Loading...

Top Law News

Court issues notice to Amod Kanth in 1984 medal case

The Delhi High Court Friday issued notice to former police officer Amod Kanth and one of his colleagues on an appeal against the dismissal of a plea for stripping him of the police medal awarded for maintaining law and order during the 1984 anti-Sikh riots here.

 

A division bench of Chief Justice Dipak Misra and Justice Sanjiv Khanna issued notice to Kanth and the then station house officer S.S. Manan of Paharganj police station seeking their reply by Dec 13.

 

Petitioners Amrik Singh Lovely and Trilok Singh moved the appeal after a single judge bench had rejected their plea April 7. They alleged that former Indian Police Service (IPS) officer Kanth and Manan were wrongly awarded the president’s police medals for gallantry.

 

The duo had implicated the Sikh community’s members during the riots which followed the assassination of the then prime minister Indira Gandhi by her Sikh bodyguards Oct 31, 1984, the petitioners alleged.

 

The petition, seeking a direction to the union home ministry to withdraw the police medal for gallantry conferred on Kanth and Manan by a presidential notification on June 7, 1985, was dismissed by Justice S. Muralidhar.

 

Though the judge noted that the 1984 riots in Delhi have ‘left deep scars on the collective memory of the nation, and especially of the Sikh community’ and that the ‘role of the State machinery has come under critical scrutiny’, he said there was little scope for judicial review in the case.

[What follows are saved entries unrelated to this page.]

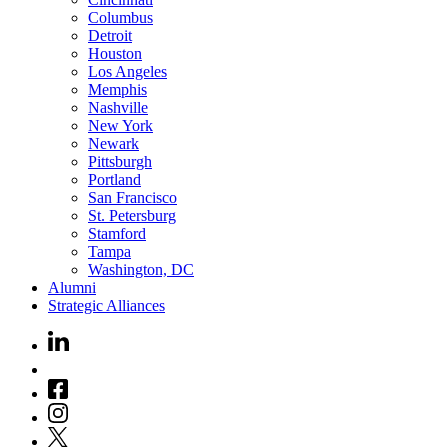
Columbus
Detroit
Houston
Los Angeles
Memphis
Nashville
New York
Newark
Pittsburgh
Portland
San Francisco
St. Petersburg
Stamford
Tampa
Washington, DC
Alumni
Strategic Alliances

‘It is arguable that in the context of a tragedy of such proportions, the state ought to display sensitivity to the feelings of the victim community and be circumspect in hastening to award gallantry medals to the officials of the law enforcement machinery soon after the events. Yet, the scope of judicial review in such matters is limited,’ he said while rejecting the petition.